Are you a natural caregiver of a young person aged 10 to 14? If you are or have ever been, you know that this can be a difficult developmental phase for adolescents, filled with fluctuating emotions and behaviors.
This phase of adolescence is a stage of brain development. The area of the brain that causes reactions, including fear and aggression, develops before the area of the brain that provides more coordinated thoughts, actions, and behaviors. Based on what we know about brain development, and noted in a 2016 article, “Teen Brain: Behavior, Problem Solving, and Decision Making” from the American Academy of Child and Adolescent Psychiatry, young people are more likely to act on impulse, get into accidents, and engage in dangerous or risky behavior before stopping to consider the consequences of their actions.
An example of risky behavior is the use of illicit drugs. According to the recent report “Drug Use Among Youth: Facts and Statistics,” from the National Center for Drug Abuse Statistics, national data from 2020 shows a 61% increase in illicit drug use among 8th graders across the country. . In that same report, Pennsylvania data showed 66,000 12- to 17-year-olds who had used drugs in the previous month.
When our society shifted to home learning and working environments at the start of the COVID-19 pandemic, it allowed families to spend more time together. However, this extended time together did not guarantee that caregivers felt their communication and family bonds were improving. According to data by Rachel Sheffield from the 2020 Joint Economic Committee of the United States Congress report, “Marital Health, Parental Well-Being, and Family Connections During the Pandemic: Findings from the 2020 U.S. Family Survey,” 25% of respondents reported a sense of failure as a parent since the start of the pandemic.
Now, with a major increase in young people‘s engagement with technology, that can seem like a huge hurdle to convincing your youngster to take some time to connect with the rest of the family while turning off the screen.
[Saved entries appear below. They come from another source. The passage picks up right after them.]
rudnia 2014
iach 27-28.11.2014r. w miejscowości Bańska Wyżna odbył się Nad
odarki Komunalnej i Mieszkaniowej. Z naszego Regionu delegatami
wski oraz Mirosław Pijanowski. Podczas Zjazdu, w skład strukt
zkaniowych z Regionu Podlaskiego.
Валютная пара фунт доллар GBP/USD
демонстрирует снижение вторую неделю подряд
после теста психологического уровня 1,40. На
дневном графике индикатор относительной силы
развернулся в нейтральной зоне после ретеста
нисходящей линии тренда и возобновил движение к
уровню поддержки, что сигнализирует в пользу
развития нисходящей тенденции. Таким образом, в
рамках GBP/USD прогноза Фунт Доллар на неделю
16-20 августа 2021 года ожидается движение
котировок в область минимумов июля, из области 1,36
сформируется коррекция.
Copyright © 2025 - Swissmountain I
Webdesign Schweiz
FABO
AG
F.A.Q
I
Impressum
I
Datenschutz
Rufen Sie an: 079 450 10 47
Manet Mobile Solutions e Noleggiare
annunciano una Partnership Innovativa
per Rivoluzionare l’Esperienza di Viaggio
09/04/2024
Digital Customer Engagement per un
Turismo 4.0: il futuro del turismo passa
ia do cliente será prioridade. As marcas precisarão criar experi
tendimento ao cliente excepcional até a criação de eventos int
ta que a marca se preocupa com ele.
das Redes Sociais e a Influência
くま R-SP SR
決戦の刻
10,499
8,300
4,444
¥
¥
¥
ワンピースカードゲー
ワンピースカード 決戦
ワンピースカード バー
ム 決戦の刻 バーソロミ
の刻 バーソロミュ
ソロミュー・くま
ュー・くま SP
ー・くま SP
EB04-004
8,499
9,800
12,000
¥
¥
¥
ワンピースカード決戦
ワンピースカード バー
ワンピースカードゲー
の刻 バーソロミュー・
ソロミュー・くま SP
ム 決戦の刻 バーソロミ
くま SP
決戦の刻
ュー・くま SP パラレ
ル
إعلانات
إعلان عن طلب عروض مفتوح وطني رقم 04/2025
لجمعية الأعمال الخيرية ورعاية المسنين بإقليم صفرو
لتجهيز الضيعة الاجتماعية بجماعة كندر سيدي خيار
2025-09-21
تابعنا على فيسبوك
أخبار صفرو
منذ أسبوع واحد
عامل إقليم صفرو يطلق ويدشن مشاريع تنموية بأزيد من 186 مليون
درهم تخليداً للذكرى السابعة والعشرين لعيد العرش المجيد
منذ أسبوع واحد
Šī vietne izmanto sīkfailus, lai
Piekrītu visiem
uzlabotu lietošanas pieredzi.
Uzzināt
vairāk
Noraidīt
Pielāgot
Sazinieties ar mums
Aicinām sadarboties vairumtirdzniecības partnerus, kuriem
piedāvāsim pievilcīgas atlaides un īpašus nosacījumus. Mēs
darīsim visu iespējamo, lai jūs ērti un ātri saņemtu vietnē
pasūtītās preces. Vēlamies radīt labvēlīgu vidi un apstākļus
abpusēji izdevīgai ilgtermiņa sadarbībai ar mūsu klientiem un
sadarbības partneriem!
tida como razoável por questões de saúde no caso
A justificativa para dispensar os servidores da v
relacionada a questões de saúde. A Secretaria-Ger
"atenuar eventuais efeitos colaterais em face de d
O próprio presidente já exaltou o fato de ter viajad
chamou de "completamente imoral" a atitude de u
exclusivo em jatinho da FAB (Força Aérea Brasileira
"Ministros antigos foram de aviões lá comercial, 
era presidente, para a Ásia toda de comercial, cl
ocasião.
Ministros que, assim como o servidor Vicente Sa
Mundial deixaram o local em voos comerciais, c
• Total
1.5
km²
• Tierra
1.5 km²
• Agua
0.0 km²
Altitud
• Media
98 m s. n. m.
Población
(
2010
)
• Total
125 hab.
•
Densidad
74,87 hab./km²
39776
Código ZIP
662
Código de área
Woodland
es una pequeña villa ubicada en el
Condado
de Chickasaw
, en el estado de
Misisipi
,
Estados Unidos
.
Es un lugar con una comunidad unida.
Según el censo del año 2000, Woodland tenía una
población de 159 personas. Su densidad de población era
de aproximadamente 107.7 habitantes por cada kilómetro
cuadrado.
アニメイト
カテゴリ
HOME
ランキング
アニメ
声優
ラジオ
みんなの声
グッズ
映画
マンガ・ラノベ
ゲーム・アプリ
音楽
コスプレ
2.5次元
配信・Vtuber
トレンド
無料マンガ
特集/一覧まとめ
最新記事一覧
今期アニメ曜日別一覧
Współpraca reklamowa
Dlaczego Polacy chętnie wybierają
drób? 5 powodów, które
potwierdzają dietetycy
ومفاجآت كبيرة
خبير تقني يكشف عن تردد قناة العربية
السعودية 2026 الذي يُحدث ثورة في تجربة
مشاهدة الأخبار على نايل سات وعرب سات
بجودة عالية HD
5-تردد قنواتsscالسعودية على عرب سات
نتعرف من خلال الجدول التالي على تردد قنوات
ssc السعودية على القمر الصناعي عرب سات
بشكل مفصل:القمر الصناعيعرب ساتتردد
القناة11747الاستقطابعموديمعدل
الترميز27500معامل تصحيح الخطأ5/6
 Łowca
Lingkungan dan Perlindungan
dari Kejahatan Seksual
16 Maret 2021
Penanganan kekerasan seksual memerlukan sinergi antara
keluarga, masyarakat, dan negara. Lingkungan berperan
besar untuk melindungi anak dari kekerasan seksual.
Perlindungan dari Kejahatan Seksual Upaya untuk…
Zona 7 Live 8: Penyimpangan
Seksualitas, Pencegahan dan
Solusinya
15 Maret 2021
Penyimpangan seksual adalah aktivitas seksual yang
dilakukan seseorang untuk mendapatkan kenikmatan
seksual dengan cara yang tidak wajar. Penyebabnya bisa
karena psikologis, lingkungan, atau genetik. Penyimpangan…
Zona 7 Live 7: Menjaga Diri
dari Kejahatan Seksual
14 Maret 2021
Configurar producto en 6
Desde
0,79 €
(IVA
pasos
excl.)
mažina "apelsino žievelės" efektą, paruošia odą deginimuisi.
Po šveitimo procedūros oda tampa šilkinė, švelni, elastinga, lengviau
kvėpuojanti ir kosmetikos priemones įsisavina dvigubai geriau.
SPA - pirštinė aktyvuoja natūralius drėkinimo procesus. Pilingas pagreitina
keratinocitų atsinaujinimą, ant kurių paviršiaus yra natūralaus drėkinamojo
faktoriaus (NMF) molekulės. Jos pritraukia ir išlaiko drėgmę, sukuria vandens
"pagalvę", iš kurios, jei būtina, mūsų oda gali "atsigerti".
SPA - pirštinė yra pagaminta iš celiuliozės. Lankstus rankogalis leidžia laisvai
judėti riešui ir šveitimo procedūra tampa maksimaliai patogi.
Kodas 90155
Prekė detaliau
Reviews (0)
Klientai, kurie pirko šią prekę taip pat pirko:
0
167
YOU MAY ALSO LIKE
The bottom line is that parenting can be tough these days.
Penn State Extension offers evidence-based family development programs that have been proven to reduce substance abuse in teens while encouraging family involvement. This program is called “PROSPER” or “promoting school-community-university partnerships to improve resilience”. It encourages community partnerships with individuals and organizations dedicated to improving families, building youth skills, and reducing youth substance use across the state.
The PROSPER program has two components: life skills training and the family strengthening program for parents and young people aged 10 to 14.
Life skills training is a classroom-based program designed to coordinate with health courses and college teaching requirements. The Strengthening Families 10-14 program is a community-based program that engages caregivers and youth in interactive activities to learn how to communicate effectively with each other and spend time together.
For 20 years, PROSPER programming has reached 22,744 youth participants through the life skills training program offered in school districts and impacted 2,264 families in 20 counties in Pennsylvania. According to data from the Penn State College of Health and Human Development website, “Reducing Youth Opioid Use,” a longitudinal study followed 11,000 sixth graders for 10 years after participating in PROSPER and found promising results. These participants waited longer to engage in substance use and showed a significant decrease in substance use severity throughout their adolescence. By the time these individuals were high school seniors, there was also a significant decrease in opiate and prescription drug use when comparing PROSPER communities to non-PROSPER communities.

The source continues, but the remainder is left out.